To meet the need for documentation and conformity, the European Commission has requested the European standardisation organisations (ESOs) to develop no fewer than 41 standards to cover the essential requirements of the regulation. The standards are divided into 3 groups:

• 14 horizontal standards on security requirements related to properties of products with digital elements
• 1 horizontal standard on vulnerability handling
• 26 vertical standards to cover each category of important and critical products.

The starting point for the standards is:

• Annex I of the regulation – for the horizontal standards
• Annexes III and IV – for the vertical standards, which relate to specific important and critical products.

The request has been sent to the 3 ESOs: CEN, Cenelec and ETSI. The requested standards are distributed among the relevant committees of the ESOs. A large portion of the vertical standards are handled by ETSI, and the horizontal ones by Cenelec.

At present, work is underway to develop basic standards that may cover one or more parts of the horizontal standards, and to identify existing standards that may be used for the vertical ones.

Some of the requested standards – those concerning critical product types – are being developed in closed forums.

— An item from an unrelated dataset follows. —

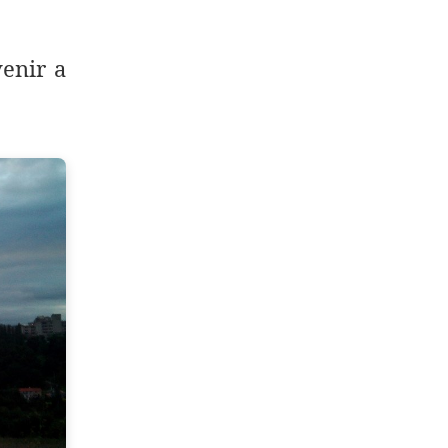
enir a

Only experts from organisations established in the EU and stakeholders representing EU interests can participate.

In general, standards are developed by experts in the relevant field through a defined process that meets the requirements of Regulation 1025/2012, which specifies requirements for transparency, stakeholder participation and procedures.

FORCE Technology’s role in the standardisation work

The standards to be developed for the CRA cover a wide range of products. Some must be general, others specific, and some cover only a single product type. This means that both generalists and specialists are needed to ensure that the standards are of high quality and appropriate for their intended use.

Experts from FORCE Technology and other GTS institutes participate in several committees and working groups. The aim is to ensure that the standards produced are understandable for Danish companies and best describe the level of security the CRA aims to achieve. At the same time, the standards must improve product security in the EU and make European products competitive in the international market.